Irritierend wirkt indes das Label als »Studienbuch«, handelt es sich doch von der Konzeption her um einen klassischen Sammelband. Die methodische Herangehensweise kann zweifellos »Studentinnen und Studenten verschiedenster historischer Fachgebiete einen Leitfaden an die Hand geben, wie man kulturhistorische Studien mit und aus Objekten schreiben kann« (S. 9). Aber die methodisch-analytischen Überlegungen, in denen einschlägige Theorien und Denkmodelle oft en passant angerissen, jedoch kaum erklärt werden (z. B. Heidegger S. 33), erscheinen allzu voraussetzungsreich für eine studentische Leserschaft.
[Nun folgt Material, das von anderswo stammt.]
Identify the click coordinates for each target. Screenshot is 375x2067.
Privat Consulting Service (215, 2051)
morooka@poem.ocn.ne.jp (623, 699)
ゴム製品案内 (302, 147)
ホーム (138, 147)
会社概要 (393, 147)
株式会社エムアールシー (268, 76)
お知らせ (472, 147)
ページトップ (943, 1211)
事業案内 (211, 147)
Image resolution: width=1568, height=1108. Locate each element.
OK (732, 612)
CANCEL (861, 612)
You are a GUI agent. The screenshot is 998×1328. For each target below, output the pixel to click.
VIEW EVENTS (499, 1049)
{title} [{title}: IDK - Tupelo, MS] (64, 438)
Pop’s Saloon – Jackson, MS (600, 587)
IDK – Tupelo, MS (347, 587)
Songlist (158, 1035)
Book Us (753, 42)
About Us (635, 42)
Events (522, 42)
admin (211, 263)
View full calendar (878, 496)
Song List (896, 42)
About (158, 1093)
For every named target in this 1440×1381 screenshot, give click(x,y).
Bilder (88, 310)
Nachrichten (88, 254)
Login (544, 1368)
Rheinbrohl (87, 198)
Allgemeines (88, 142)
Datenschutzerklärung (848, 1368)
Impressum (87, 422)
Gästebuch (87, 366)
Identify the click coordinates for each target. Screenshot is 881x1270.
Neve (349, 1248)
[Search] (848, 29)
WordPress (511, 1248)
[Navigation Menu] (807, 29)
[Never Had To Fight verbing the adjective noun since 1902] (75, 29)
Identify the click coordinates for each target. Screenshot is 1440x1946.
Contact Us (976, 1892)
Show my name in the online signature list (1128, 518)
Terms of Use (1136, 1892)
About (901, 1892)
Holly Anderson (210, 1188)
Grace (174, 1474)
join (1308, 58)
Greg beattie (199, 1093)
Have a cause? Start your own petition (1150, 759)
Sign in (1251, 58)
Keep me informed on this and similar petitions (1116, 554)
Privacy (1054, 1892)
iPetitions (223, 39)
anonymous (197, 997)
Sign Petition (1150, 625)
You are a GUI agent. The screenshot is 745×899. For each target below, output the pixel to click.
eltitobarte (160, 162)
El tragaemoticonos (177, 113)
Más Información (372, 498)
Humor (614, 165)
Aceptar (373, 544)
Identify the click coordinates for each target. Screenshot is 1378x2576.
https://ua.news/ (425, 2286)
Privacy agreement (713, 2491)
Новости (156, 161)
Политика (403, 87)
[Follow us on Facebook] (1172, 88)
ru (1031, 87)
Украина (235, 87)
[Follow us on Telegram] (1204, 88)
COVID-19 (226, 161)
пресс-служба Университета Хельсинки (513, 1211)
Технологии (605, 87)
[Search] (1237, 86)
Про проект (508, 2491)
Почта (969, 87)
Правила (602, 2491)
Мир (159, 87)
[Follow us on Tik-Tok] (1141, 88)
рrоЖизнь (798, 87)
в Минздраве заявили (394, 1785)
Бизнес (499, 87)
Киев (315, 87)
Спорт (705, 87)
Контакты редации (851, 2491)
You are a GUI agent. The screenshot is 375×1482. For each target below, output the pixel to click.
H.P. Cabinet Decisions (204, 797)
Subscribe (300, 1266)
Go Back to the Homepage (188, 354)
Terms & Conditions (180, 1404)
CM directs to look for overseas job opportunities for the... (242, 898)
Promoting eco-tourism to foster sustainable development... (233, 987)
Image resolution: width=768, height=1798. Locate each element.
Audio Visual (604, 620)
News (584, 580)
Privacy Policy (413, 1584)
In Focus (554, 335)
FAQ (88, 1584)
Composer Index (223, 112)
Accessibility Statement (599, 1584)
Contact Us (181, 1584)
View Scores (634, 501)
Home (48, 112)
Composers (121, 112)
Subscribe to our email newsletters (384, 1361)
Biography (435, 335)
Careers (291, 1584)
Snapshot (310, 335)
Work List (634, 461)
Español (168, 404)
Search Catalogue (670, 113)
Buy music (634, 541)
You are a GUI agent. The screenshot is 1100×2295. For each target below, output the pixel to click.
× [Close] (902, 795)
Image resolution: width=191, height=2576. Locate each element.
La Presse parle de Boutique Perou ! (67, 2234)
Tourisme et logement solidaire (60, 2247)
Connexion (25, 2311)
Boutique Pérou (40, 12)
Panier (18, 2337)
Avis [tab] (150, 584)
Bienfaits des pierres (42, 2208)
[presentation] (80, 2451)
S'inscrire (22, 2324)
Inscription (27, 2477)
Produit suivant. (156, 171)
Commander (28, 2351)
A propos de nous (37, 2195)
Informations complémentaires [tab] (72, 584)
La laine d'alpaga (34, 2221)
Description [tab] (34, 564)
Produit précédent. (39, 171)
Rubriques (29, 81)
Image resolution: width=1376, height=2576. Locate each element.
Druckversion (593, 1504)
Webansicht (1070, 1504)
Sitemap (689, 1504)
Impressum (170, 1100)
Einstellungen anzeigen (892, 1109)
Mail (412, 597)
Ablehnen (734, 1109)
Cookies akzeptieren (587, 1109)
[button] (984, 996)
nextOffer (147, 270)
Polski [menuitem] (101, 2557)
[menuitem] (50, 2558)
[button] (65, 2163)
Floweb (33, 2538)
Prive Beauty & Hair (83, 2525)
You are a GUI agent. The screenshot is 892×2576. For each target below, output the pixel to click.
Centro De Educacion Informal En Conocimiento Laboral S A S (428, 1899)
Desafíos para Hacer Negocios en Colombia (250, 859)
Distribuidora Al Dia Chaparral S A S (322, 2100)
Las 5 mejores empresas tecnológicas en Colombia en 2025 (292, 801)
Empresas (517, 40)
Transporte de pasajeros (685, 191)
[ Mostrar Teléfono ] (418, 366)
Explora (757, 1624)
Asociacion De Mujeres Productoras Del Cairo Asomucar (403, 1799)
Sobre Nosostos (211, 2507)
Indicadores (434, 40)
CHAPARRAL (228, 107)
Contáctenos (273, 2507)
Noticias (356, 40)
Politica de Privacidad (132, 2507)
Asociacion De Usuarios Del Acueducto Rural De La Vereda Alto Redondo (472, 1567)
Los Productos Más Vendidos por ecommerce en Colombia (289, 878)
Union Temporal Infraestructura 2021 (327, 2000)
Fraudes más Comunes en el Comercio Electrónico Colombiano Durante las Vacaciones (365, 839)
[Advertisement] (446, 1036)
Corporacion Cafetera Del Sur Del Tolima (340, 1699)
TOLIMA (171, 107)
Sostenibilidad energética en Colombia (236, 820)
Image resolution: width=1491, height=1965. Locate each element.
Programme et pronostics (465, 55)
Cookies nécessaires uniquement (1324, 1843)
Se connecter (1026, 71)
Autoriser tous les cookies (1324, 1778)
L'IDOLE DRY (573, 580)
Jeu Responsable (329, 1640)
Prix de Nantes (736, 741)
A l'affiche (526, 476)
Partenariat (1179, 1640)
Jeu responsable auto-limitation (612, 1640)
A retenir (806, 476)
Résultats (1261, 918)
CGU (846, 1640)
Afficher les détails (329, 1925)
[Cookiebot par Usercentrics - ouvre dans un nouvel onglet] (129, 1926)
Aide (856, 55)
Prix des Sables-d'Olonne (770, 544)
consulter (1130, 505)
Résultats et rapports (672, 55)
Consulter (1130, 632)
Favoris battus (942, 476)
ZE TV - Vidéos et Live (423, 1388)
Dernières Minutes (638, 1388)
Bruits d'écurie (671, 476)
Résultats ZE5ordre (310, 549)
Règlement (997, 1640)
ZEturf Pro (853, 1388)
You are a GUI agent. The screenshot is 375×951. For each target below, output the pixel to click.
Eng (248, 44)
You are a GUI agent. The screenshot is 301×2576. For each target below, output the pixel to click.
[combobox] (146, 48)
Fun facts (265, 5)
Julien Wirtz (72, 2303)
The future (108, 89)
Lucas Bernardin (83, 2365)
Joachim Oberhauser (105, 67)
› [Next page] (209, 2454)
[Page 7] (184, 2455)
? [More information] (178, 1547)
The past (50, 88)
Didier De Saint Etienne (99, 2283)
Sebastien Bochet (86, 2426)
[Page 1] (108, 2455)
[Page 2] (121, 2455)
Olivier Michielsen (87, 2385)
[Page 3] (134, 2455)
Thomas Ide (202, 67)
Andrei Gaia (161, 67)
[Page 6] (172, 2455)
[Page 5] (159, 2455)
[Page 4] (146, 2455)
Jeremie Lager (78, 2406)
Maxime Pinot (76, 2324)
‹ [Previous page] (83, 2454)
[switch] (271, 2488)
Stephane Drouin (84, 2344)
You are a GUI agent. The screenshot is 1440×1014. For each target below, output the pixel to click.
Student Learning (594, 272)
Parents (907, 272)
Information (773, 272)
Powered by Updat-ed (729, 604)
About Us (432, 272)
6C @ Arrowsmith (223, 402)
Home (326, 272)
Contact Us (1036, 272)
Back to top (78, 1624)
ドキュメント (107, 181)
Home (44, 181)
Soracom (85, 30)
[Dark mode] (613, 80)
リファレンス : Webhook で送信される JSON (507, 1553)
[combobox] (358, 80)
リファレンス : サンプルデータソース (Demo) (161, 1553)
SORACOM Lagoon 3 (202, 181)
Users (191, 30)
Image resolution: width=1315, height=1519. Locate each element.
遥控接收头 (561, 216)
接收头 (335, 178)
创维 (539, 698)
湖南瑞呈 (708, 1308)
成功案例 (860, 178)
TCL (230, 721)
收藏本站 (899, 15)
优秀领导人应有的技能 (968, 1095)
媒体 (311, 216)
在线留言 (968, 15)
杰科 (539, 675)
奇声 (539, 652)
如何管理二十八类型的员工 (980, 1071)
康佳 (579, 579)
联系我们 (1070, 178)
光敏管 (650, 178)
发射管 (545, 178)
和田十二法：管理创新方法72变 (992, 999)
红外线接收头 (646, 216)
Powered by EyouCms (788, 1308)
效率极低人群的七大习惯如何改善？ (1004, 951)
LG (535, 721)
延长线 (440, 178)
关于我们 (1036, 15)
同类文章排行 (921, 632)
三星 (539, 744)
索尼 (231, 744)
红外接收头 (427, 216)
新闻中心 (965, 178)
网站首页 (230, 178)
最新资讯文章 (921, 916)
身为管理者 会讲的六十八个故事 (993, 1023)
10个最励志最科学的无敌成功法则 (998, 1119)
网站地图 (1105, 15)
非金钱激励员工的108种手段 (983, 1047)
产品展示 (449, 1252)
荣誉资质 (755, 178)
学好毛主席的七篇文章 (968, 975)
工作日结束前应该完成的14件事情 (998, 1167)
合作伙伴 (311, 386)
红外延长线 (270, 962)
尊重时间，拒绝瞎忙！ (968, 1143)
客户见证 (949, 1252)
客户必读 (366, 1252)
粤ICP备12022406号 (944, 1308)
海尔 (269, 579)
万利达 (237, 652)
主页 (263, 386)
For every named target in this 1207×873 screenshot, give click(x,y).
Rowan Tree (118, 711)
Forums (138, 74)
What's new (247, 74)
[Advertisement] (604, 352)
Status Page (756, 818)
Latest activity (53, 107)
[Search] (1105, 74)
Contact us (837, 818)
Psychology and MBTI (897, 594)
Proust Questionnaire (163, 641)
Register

Daran ändern auch die in den Text eingestreuten Kästen mit weiterführenden Erläuterungen wenig, deren zusätzlicher Informationswert sich überdies nicht immer erschließt. Ebenso mag bezweifelt werden, dass heutige Studierende wirklich noch mit der »Feuerzangenbowle« »abgeholt« werden können.
Ungeachtet dieser Kritik leistet der Band einen wichtigen, vor allem in methodisch-analytischer Hinsicht anregenden und bereichernden Beitrag zur gegenwärtigen Diskussion über die Materialität des Mittelalters. Es bleibt der Auftrag, künftig den reichen »Schatz mittelalterlicher Sachquellen […] noch konsequenter als bisher zu heben« (S. 373).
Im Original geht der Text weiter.